I was living in this château [the Château des Avenières, a children’s home run by the Swiss Red Cross] for about a year and a half. When I’d arrived there, Ruth, who had worked for the Swiss Red Cross at Rivesaltes and who knew me, was the director. When I first came I was very unhappy, I cried a lot, I kept to myself, I didn’t want to play with the other kids.

I was about five and a half and had never been separated from my parents and I felt they had abandoned me. They had told me we were going to be reunited soon and, months later, they still hadn’t picked me up so I was really upset. They changed my name from Anya, which was my German name, to the French-sounding Ronja. They told me from now on I’m going to be Ronja and to never ever tell anybody I’m Jewish. “Bad things will happen. Do not say you’re Jewish.”

One night, some kids were asking me which religion I was. I’m remembering I can’t say I’m Jewish but nobody told me what I should say I was. I heard one of the little kids say Christian and I thought, ‘okay, I’ll say the same thing.’

One day Ruth called me to her room and I figured I was going to get scolded. She picked me up and told me they’d found my parents. At that point, I was happier that I didn’t get scolded than that they had found my parents.

She wrote to my mother and told her they’d try and reunite us. A few months later, they put me on the back of a bicycle, told me to hold on and took me down to the Swiss border to a house. They told me to stay there for a few days and, if anybody came, to hide under the bed because there were border patrols to the houses.

I was there for a few days and played with a child who was older me. Then one day they said, “This is the day you’re going to meet your parents.” They took me to a place on the border and told me to play ball with this little girl and at a signal she would throw the ball really high in the air over my head and my job was just to run after the ball, not worry about catching it, just run as fast as I could and not to look back.

And I did what I was told and a man met me on the other side. I remember he had a uniform and he took me home and waited for further instructions.
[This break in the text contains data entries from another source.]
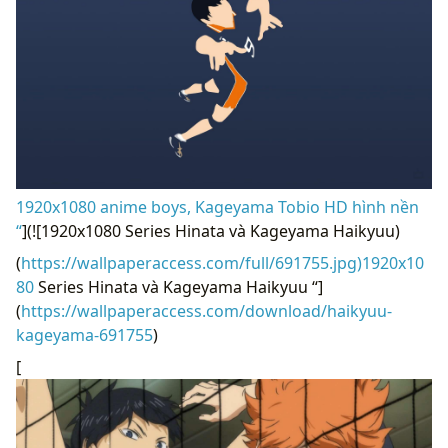
1920x1080 anime boys, Kageyama Tobio HD hình nền
“
](![1920x1080 Series Hinata và Kageyama Haikyuu)
(
https://wallpaperaccess.com/full/691755.jpg)1920x10
80
Series Hinata và Kageyama Haikyuu “]
(
https://wallpaperaccess.com/download/haikyuu-
kageyama-691755
)
[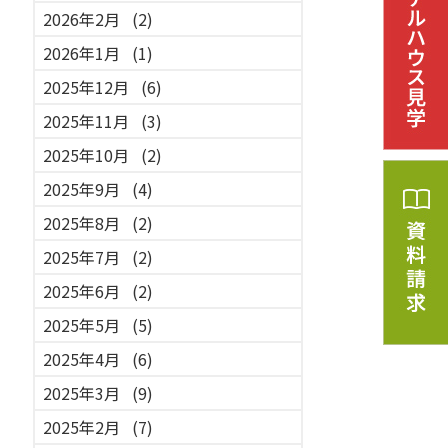
2026年2月
(2)
2026年1月
(1)
2025年12月
(6)
2025年11月
(3)
2025年10月
(2)
2025年9月
(4)
2025年8月
(2)
2025年7月
(2)
2025年6月
(2)
2025年5月
(5)
2025年4月
(6)
2025年3月
(9)
2025年2月
(7)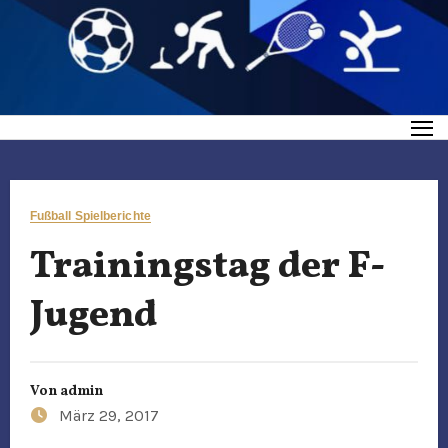
Fußball Spielberichte
Trainingstag der F-
Jugend
Von
admin
März 29, 2017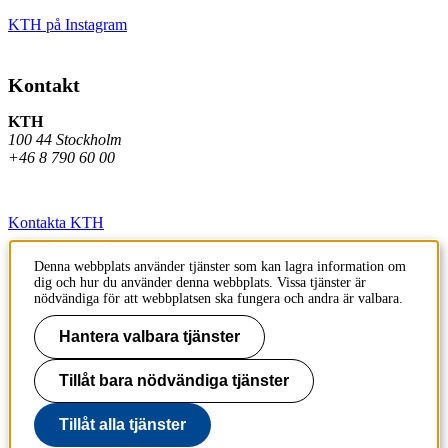
KTH på Instagram
Kontakt
KTH
100 44 Stockholm
+46 8 790 60 00
Kontakta KTH
Jobba på KTH
Denna webbplats använder tjänster som kan lagra information om
dig och hur du använder denna webbplats. Vissa tjänster är
Press och media
nödvändiga för att webbplatsen ska fungera och andra är valbara.
Faktura och betalning KTH
Hantera valbara tjänster
Om KTH:s webbplatser
Tillåt bara nödvändiga tjänster
Tillgänglighetsredogörelse
Tillåt alla tjänster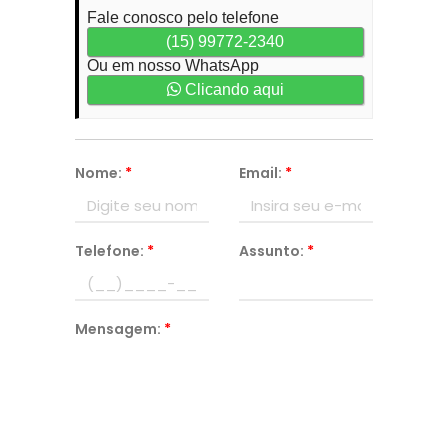
Fale conosco pelo telefone
(15) 99772-2340
Ou em nosso WhatsApp
Clicando aqui
Nome:
*
Email:
*
Telefone:
*
Assunto:
*
Mensagem:
*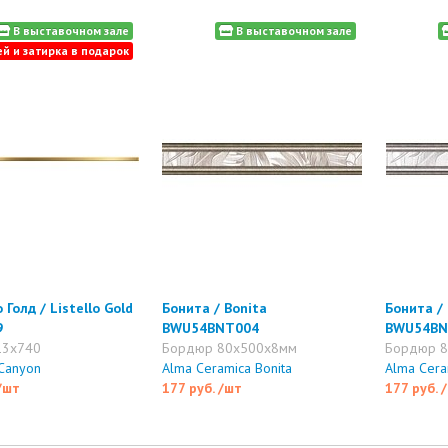
В выставочном зале
В выставочном зале
ей и затирка в подарок
Голд / Listello Gold
Бонита / Bonita
Бонита /
9
BWU54BNT004
BWU54BN
13x740
Бордюр 80x500x8мм
Бордюр 
 Canyon
Alma Ceramica Bonita
Alma Cera
/шт
177 руб.
/шт
177 руб.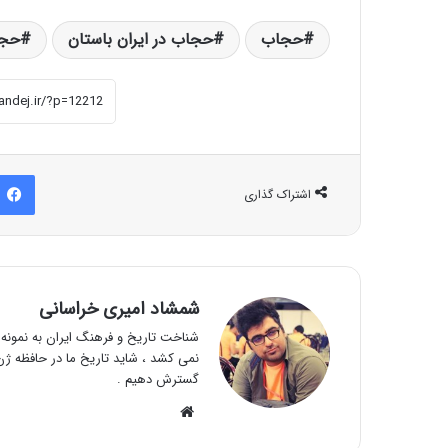
حجاب
حجاب در ایران باستان
حجا
اشتراک گذاری
شمشاد امیری خراسانی
شناخت تاریخ و فرهنگ ایران به نمونه و
نمی کشد ، شاید تاریخ ما در حافظه ژن 
گسترش دهیم .
وبسایت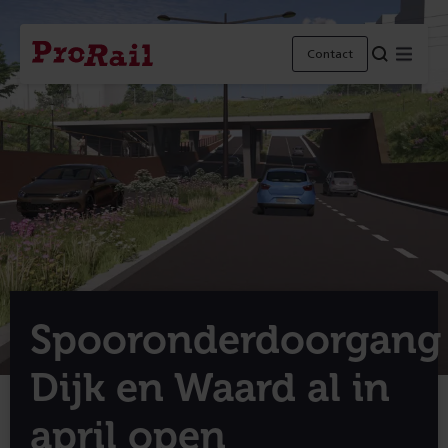
Navigatie
Homepage
Menu
Contact
ProRail
Spooronderdoorgang
Dijk en Waard al in
april open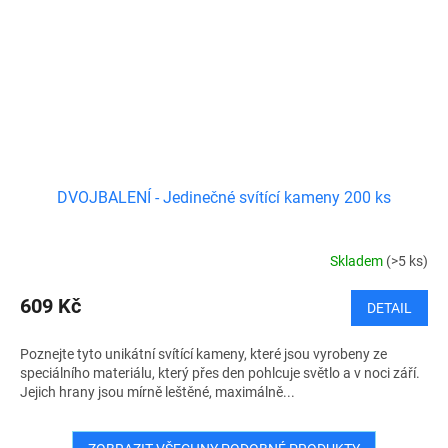
DVOJBALENÍ - Jedinečné svítící kameny 200 ks
Skladem
(>5 ks)
609 Kč
DETAIL
Poznejte tyto unikátní svítící kameny, které jsou vyrobeny ze
speciálního materiálu, který přes den pohlcuje světlo a v noci září.
Jejich hrany jsou mírně leštěné, maximálně...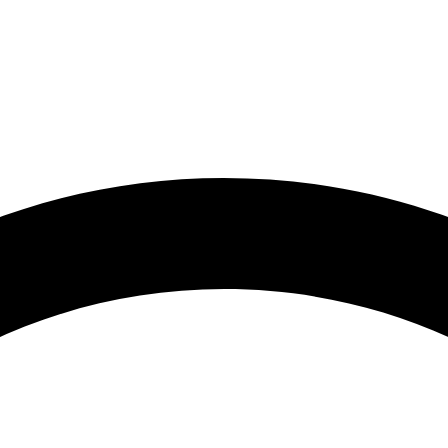
🟢 Heute ist Donnerstag – wir sind 24 Stunden für Sie da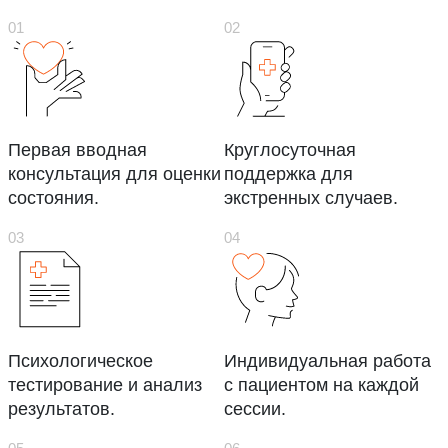
Первая вводная
Круглосуточная
консультация для оценки
поддержка для
состояния.
экстренных случаев.
Психологическое
Индивидуальная работа
тестирование и анализ
с пациентом на каждой
результатов.
сессии.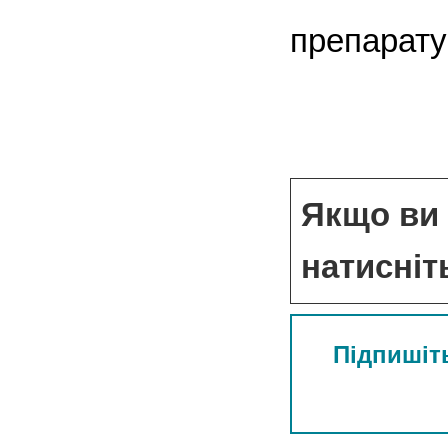
препарату
Якщо ви 
натисніт
Підпишіть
They took me to my parents whom I was mad at; I didn’t want to talk to them.

They spoke to me in German and I had been talking French for a year so I pretended I didn’t understand them. But that only lasted a few short days because then a doctor had to examine me to see if I was healthy. They discovered a black spot on my lung and thought it was tuberculosis. So I was put into a sanitarium in Leysin where I stayed for 15 months. So again, at six and a half, I was separated from my parents.

My father came to visit me, my mother came a few times. By this time my mother was pregnant with my brother Michael.

When it was time for me to be released I thought I was going to go to them. The Swiss émigré service said that they would rather I lived with a Swiss family, rather than in a refugee hotel, because I’d been sick and the hotel environment was not good.

The woman in charge of the refugee hotel interceded and wrote to the Swiss émigré service to say it they also needed to consider my mental health. So they sent me to my parents, who lived in a little town in Switzerland. I went to school for six months in a little one-room schoolhouse with a lot of other kids of different ages. They taught me how to sew.

The camp director’s mother was a social worker or a foster mother and had taken in other children. She lived in another town in Switzerland; the school was bigger and certainly better and she would provide home cooked meals.

My parents reluctantly agreed that I should go there and I was used to living with other children already. The camp director’s mother was already taking care of two little boys, their names were Eddie and Guy, one was a foster child, not a refugee. The third one may have been a little refugee girl. I went to live with the camp director’s family. From what I understand some directors were really nice and some were not so nice, but my parents had made a special relationship with this woman and she was one of those women who are angels on earth.